We can try this method for an ML model to fix the data leakage issue. To extract the appropriate set of features, we must ensure that the given features are not overlapped with the given target variable, or there should not be any interaction between both.

Data Leakage in Machine Learning

2. Add an individual validation set:

We can also minimize the data leakage problem by adding a validation set to both training and test data sets. Further, the validation set also helps identify the overfitting, which acts as a caution warning when deploying predictive models.

Data Leakage in Machine Learning

3. Apply data pre-processing separately to both data sets:

When working with neural networks, generally, the input data is normalized before introducing into the model. In general, data normalization is done by dividing the data by its mean value, and then it is applied to entire data sets. This results in the overlapping of training data sets with test data sets, which causes data leakage issues in the model.

Data Leakage in Machine Learning

Hence, to minimize or avoid leakage problems, we should apply normalization methods to both data sets separately instead of simultaneously.

4. Time-series data:

When working with time-series data, we should have more attention to data leakage issues in the models. Data leakage in time-series data is due to randomly splitting into test and training data sets.

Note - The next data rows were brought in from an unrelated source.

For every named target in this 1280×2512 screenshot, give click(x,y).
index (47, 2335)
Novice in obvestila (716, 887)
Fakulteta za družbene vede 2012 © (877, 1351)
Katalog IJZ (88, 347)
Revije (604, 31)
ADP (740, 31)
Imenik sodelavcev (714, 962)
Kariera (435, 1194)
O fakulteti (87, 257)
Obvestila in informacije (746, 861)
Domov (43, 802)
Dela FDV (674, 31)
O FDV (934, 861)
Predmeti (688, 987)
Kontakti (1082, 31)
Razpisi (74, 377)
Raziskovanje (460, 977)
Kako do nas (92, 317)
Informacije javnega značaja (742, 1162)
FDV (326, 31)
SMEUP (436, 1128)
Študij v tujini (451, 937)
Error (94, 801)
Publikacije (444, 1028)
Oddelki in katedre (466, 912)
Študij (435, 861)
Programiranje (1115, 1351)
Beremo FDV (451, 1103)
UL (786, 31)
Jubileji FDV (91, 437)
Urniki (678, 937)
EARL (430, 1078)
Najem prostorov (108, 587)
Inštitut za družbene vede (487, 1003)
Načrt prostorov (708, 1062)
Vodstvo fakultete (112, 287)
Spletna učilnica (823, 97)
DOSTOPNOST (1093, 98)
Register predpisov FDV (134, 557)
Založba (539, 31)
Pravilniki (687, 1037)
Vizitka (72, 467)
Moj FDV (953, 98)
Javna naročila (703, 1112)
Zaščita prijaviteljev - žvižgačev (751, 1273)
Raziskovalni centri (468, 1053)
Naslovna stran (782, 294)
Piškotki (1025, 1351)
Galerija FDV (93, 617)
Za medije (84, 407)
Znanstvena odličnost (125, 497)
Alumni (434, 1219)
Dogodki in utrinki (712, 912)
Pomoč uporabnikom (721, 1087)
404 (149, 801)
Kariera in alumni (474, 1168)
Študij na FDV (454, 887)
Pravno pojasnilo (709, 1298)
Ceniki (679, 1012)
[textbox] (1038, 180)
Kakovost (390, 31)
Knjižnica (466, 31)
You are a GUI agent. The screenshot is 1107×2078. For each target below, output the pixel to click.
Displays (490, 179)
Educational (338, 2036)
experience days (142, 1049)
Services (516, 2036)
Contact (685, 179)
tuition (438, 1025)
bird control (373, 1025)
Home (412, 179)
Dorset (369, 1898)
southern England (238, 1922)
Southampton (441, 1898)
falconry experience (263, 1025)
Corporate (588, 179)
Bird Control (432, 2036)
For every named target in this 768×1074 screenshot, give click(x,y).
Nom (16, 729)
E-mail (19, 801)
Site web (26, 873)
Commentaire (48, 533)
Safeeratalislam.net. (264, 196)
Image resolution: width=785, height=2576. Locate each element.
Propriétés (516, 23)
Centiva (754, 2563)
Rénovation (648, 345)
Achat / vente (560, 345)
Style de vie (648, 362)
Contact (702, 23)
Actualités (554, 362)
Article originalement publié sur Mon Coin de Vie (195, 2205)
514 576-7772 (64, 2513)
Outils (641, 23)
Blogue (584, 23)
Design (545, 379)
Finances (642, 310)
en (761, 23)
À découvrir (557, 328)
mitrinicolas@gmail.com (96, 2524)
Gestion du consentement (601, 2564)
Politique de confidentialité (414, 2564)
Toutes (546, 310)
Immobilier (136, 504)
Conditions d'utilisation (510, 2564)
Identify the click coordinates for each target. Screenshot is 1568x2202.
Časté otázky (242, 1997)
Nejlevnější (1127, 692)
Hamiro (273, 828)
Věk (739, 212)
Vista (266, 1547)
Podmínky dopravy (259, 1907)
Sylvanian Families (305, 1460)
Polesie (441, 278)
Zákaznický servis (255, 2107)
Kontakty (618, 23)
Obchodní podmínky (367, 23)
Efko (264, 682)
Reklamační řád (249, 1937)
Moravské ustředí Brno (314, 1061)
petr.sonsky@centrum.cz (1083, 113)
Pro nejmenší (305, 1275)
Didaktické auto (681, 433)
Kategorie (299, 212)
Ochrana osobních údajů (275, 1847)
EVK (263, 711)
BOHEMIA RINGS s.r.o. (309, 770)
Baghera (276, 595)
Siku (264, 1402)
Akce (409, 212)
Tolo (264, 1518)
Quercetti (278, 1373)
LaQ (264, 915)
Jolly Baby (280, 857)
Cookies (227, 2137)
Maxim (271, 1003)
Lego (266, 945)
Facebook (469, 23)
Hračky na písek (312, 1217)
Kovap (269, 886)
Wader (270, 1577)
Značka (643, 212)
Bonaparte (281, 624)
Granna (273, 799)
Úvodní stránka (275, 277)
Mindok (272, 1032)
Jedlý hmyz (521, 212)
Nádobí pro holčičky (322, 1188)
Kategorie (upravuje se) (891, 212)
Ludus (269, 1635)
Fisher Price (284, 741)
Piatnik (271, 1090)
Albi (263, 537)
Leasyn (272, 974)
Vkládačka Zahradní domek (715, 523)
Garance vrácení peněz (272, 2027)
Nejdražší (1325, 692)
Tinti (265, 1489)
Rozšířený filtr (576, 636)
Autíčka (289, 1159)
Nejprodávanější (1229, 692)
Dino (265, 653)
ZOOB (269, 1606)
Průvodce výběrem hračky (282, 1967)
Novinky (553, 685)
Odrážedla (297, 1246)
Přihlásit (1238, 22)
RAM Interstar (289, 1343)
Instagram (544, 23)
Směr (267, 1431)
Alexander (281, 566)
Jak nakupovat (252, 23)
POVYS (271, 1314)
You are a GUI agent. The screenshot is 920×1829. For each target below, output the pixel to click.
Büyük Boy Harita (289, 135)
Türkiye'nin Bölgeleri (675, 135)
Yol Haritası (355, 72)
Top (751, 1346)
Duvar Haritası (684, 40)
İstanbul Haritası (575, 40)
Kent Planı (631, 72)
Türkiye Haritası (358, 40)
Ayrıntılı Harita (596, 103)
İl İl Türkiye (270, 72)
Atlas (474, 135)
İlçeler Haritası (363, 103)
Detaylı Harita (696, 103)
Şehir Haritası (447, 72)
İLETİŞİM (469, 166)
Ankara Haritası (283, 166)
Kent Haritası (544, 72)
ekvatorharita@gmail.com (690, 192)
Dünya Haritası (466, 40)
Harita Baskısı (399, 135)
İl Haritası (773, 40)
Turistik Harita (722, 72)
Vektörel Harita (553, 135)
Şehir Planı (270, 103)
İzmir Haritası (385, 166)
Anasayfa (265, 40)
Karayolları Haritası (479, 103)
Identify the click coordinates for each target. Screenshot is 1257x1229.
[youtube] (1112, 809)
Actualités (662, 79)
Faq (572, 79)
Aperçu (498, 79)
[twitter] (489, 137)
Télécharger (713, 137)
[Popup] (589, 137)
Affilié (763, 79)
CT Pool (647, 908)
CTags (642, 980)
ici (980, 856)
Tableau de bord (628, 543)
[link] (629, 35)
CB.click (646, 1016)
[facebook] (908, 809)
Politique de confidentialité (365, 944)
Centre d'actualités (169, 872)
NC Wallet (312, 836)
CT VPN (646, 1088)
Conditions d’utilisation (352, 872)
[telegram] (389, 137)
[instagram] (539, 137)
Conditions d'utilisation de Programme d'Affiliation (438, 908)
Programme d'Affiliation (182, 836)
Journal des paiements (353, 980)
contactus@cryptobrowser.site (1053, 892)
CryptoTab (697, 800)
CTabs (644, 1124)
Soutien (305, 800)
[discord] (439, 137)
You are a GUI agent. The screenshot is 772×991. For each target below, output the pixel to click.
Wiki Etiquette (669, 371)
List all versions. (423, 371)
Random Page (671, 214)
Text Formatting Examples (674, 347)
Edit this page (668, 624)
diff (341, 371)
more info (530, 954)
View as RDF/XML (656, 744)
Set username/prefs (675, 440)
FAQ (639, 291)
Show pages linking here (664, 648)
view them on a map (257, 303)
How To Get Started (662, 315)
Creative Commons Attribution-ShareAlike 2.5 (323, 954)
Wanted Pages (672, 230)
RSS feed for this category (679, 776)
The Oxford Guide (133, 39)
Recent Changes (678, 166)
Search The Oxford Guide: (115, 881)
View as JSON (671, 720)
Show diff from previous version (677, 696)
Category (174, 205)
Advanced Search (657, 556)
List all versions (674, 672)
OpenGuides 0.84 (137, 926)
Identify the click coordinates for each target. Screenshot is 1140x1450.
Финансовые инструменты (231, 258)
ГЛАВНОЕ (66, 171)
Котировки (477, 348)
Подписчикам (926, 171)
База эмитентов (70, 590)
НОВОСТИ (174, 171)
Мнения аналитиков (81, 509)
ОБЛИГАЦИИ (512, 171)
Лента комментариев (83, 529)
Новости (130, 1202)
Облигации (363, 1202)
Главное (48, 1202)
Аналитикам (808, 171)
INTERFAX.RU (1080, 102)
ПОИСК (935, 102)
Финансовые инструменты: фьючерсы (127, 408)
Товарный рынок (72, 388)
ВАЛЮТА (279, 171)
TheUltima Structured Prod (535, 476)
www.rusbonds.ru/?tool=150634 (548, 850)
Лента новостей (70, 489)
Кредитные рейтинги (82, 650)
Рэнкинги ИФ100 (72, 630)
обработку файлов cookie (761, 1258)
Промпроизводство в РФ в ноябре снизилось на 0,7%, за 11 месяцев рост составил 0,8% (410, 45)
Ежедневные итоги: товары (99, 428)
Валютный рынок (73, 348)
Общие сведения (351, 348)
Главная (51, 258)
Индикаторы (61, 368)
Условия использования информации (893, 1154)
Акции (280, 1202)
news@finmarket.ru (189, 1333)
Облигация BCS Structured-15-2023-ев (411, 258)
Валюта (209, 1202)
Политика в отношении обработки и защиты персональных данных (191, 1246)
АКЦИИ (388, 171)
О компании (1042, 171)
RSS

To minimize the data leakage in time-series data, always put a cut-off value on time as it helps you avoid getting any information after the time of prediction.

5. Cross-Validation:

Cross-validation is a mechanism to train machine learning algorithms with limited data during the training process. In this method, our complete data set is split into k folds and iterated for k times on the entire data set. Further, it uses k-1 folds for training purposes and rests folds for testing the model.

Data Leakage in Machine Learning

The main goal of using cross-validation is to utilize the entire dataset for training and testing the models during this process. If any data leakage occurs, use normalization methods and compute the parameters on each cross-validation fold separately.

Conclusion

Data leakage can be considered a severe issue when developing any model in machine learning. Also, it became a widespread problem in the domain of predictive analytics. Machine learning is one of the most popular technologies in the entire world, aiming to create intelligent machines for better future outcomes using historical data or experience. So, to get better results, we need a well-generalized model. Still, the data leakage issue restricts a model from getting generalized-this result inaccurate predictions, incorrect assumptions, and reduced model performance. Although we have discussed various fixing steps for data leakage problems in the predictive model on this topic, we need to focus more on detecting and combating data leakage issues to create a robust and generalized model. Hence, we can conclude that if you have a clear understanding of data leakage problems and techniques to avoid them, you will only have a good command of real-life project scenarios.